23
Récit d’Hector
Penthésilée ne donna aucune nouvelle. La reine des Amazones n’était pas pressée de quitter sa contrée sauvage, tandis que Troie souffrait le martyre. Le destin d’une cité dépendait du caprice d’une femme. Je la maudissais et je maudissais les dieux de permettre à une femme de rester sur son trône après la disparition de l’ancienne religion. Mère Kubaba n’exerçait plus son pouvoir absolu et, pourtant, la reine Penthésilée régnait, imperturbable. Selon Démétrios, mon précieux fugitif grec, elle n’avait même pas commencé à rassembler les guerrières de ses innombrables tribus. Elle n’arriverait pas avant que l’hiver eût rendu les cols infranchissables.
Tous les présages annonçaient la fin de la guerre pour cette dixième année, pourtant mon père hésitait toujours ; il s’humiliait et humiliait Troie en attendant ainsi le bon vouloir de cette femme. Je grinçais des dents face à cette injustice, je le raillais au cours des assemblées. Mais il avait pris sa décision et refusait de changer d’avis. Je ne cessais de le lui répéter, Achille ne saurait me faire courir le moindre danger, nos troupes d’élite pouvaient fort bien tenir les Myrmidons en échec, nous étions capables de vaincre sans Memnon et Penthésilée. Même quand il apprit le retard de Penthésilée, il demeura inflexible, ne demandant pas mieux que d’attendre la onzième année.
Depuis que l’armée grecque se trouvait sur notre rivage, nous avions pris l’habitude de nous promener sur les remparts et de regarder les drapeaux flotter au-dessus des maisons grecques. Sur la rive du Scamandre, j’aperçus un jour une nouvelle bannière : une fourmi blanche sur fond noir et, sortant de ses mandibules, un éclair rouge : l’étendard Myrmidon d’Achille. La tête de la Méduse n’aurait pu terrifier davantage les Troyens.

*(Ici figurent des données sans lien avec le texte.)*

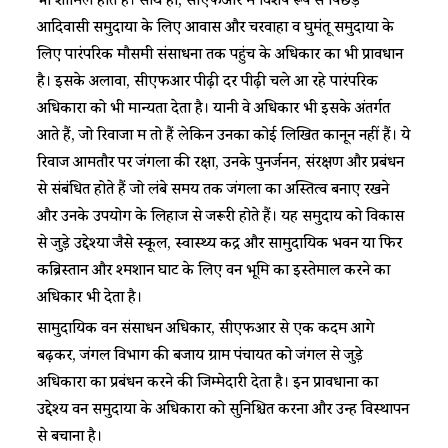
भी शामिल होते हैं। साथ ही, सीएफआर में विशेष रूप से पिछड़े
आदिवासी समुदायों के लिए आवास और चरवाहा व घुमंतू समुदायों के
लिए पारंपरिक मौसमी संसाधनों तक पहुंच के अधिकार का भी प्रावधान
है। इसके अलावा, सीएफआर पीढ़ी दर पीढ़ी चले आ रहे पारंपरिक
अधिकारों को भी मान्यता देता है। यानी वे अधिकार भी इसके अंतर्गत
आते हैं, जो रिवाजों में तो हैं लेकिन उनका कोई लिखित कानून नहीं हैं। ये
रिवाज आमतौर पर जंगलों की रक्षा, उनके पुनर्जनन, संरक्षण और प्रबंधन
से संबंधित होते हैं जो लंबे समय तक जंगलों का अस्तित्व बनाए रखने
और उनके उपयोग के लिहाज से जरूरी होते हैं। यह समुदाय को विकास
से जुड़े उद्देश्यों जैसे स्कूल, स्वास्थ्य केंद्र और सामुदायिक भवन या फिर
कब्रिस्तान और श्मशान घाट के लिए वन भूमि का इस्तेमाल करने का
अधिकार भी देता है।
सामुदायिक वन संसाधन अधिकार, सीएफआर से एक कदम आगे
बढ़कर, जंगल विभाग की बजाय ग्राम पंचायत को जंगल से जुड़े
अधिकारों का प्रबंधन करने की जिम्मेदारी देता है। इन प्रावधानों का
उद्देश्य वन समुदायों के अधिकारों को सुनिश्चित करना और उन्हें विस्थापन
से बचाना है।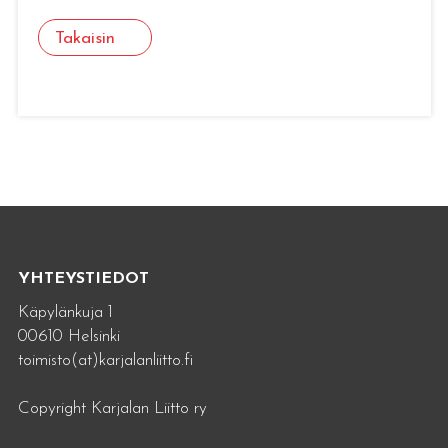
Takaisin
YHTEYSTIEDOT
Käpylänkuja 1
00610 Helsinki
toimisto(at)karjalanliitto.fi
Copyright Karjalan Liitto ry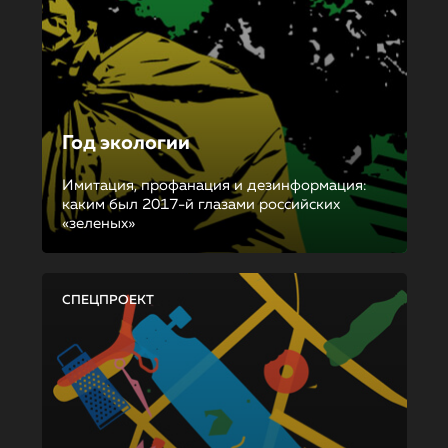
Год экологии
Имитация, профанация и дезинформация:
каким был 2017-й глазами российских
«зеленых»
СПЕЦПРОЕКТ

Je me rendis, morose, à l’assemblée et ne remarquai rien de différent, en ce jour qui pourtant transforma notre vie. Les membres de la Cour bavardaient de choses et d’autres. Au pied de l’estrade royale, un plaignant exposait son affaire : on avait refusé de raccorder son nouvel immeuble aux égouts et, comme il en était le propriétaire, il était furieux. Soudain, un homme fit irruption dans la salle.
— Que se passe-t-il ? lui demanda Polydamas.
L’homme gémit, il avait peine à respirer. Il finit par désigner nerveusement mon père du doigt. Polydamas conduisit l’individu jusqu’à l’estrade, le fit asseoir sur la dernière marche et demanda qu’on lui apportât de l’eau. Le propriétaire irrité, pressentant quelque chose d’important, s’éloigna mais pas trop, pour pouvoir entendre ce qui allait se dire. L’eau et quelques instants de repos permirent à l’homme de retrouver la parole.
— Seigneur, une grande nouvelle !
— Quoi donc ? demanda mon père, sceptique.
— Seigneur, je me trouvais dans le camp grec, alors que le grand prêtre prenait les augures, à la demande d’Agamemnon, afin de connaître la cause de la peste qui a tué dix mille hommes !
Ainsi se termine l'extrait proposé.